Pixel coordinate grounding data
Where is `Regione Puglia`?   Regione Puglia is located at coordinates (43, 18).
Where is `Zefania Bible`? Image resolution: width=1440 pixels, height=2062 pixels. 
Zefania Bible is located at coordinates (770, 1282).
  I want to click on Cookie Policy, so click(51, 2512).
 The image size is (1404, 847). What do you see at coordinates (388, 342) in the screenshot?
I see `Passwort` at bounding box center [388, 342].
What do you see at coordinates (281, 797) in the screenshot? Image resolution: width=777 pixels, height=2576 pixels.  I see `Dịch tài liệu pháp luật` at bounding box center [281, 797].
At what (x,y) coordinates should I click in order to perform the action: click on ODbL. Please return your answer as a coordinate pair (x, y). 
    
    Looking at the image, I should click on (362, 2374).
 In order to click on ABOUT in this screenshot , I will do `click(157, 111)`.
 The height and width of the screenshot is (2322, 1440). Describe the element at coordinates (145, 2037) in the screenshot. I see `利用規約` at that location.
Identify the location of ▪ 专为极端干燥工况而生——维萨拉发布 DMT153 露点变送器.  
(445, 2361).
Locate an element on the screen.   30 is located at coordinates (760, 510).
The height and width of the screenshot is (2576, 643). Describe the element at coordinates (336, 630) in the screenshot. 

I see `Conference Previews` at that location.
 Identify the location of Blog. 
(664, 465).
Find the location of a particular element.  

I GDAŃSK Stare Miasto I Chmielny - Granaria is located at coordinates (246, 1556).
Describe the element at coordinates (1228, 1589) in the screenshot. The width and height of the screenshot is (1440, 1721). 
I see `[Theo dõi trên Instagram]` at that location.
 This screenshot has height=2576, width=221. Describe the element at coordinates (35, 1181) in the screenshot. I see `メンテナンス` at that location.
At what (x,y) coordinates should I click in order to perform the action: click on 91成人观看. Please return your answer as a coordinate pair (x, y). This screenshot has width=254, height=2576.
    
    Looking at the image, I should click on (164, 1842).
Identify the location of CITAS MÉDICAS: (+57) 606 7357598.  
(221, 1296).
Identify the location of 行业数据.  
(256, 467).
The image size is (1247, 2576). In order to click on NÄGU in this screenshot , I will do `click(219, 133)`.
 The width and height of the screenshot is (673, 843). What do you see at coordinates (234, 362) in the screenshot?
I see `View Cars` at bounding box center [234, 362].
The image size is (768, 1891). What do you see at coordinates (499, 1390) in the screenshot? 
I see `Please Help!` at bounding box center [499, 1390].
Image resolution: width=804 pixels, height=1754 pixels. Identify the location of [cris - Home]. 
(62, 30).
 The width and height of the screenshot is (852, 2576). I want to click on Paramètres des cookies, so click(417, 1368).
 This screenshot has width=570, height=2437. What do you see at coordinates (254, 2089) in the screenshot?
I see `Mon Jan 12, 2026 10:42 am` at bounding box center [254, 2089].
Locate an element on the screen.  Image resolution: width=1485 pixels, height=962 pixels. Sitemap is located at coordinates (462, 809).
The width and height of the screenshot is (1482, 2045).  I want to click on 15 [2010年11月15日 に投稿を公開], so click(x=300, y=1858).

◆ WHAT YOU NEED TO DO
Please repeat each line above exactly.

◆ ANSWER TO THIS TASK
Where is `Regione Puglia`?   Regione Puglia is located at coordinates (43, 18).
Where is `Zefania Bible`? Image resolution: width=1440 pixels, height=2062 pixels. 
Zefania Bible is located at coordinates (770, 1282).
  I want to click on Cookie Policy, so click(51, 2512).
 The image size is (1404, 847). What do you see at coordinates (388, 342) in the screenshot?
I see `Passwort` at bounding box center [388, 342].
What do you see at coordinates (281, 797) in the screenshot? Image resolution: width=777 pixels, height=2576 pixels.  I see `Dịch tài liệu pháp luật` at bounding box center [281, 797].
At what (x,y) coordinates should I click in order to perform the action: click on ODbL. Please return your answer as a coordinate pair (x, y). 
    
    Looking at the image, I should click on (362, 2374).
 In order to click on ABOUT in this screenshot , I will do `click(157, 111)`.
 The height and width of the screenshot is (2322, 1440). Describe the element at coordinates (145, 2037) in the screenshot. I see `利用規約` at that location.
Identify the location of ▪ 专为极端干燥工况而生——维萨拉发布 DMT153 露点变送器.  
(445, 2361).
Locate an element on the screen.   30 is located at coordinates (760, 510).
The height and width of the screenshot is (2576, 643). Describe the element at coordinates (336, 630) in the screenshot. 

I see `Conference Previews` at that location.
 Identify the location of Blog. 
(664, 465).
Find the location of a particular element.  

I GDAŃSK Stare Miasto I Chmielny - Granaria is located at coordinates (246, 1556).
Describe the element at coordinates (1228, 1589) in the screenshot. The width and height of the screenshot is (1440, 1721). 
I see `[Theo dõi trên Instagram]` at that location.
 This screenshot has height=2576, width=221. Describe the element at coordinates (35, 1181) in the screenshot. I see `メンテナンス` at that location.
At what (x,y) coordinates should I click in order to perform the action: click on 91成人观看. Please return your answer as a coordinate pair (x, y). This screenshot has width=254, height=2576.
    
    Looking at the image, I should click on (164, 1842).
Identify the location of CITAS MÉDICAS: (+57) 606 7357598.  
(221, 1296).
Identify the location of 行业数据.  
(256, 467).
The image size is (1247, 2576). In order to click on NÄGU in this screenshot , I will do `click(219, 133)`.
 The width and height of the screenshot is (673, 843). What do you see at coordinates (234, 362) in the screenshot?
I see `View Cars` at bounding box center [234, 362].
The image size is (768, 1891). What do you see at coordinates (499, 1390) in the screenshot? 
I see `Please Help!` at bounding box center [499, 1390].
Image resolution: width=804 pixels, height=1754 pixels. Identify the location of [cris - Home]. 
(62, 30).
 The width and height of the screenshot is (852, 2576). I want to click on Paramètres des cookies, so click(417, 1368).
 This screenshot has width=570, height=2437. What do you see at coordinates (254, 2089) in the screenshot?
I see `Mon Jan 12, 2026 10:42 am` at bounding box center [254, 2089].
Locate an element on the screen.  Image resolution: width=1485 pixels, height=962 pixels. Sitemap is located at coordinates (462, 809).
The width and height of the screenshot is (1482, 2045).  I want to click on 15 [2010年11月15日 に投稿を公開], so click(x=300, y=1858).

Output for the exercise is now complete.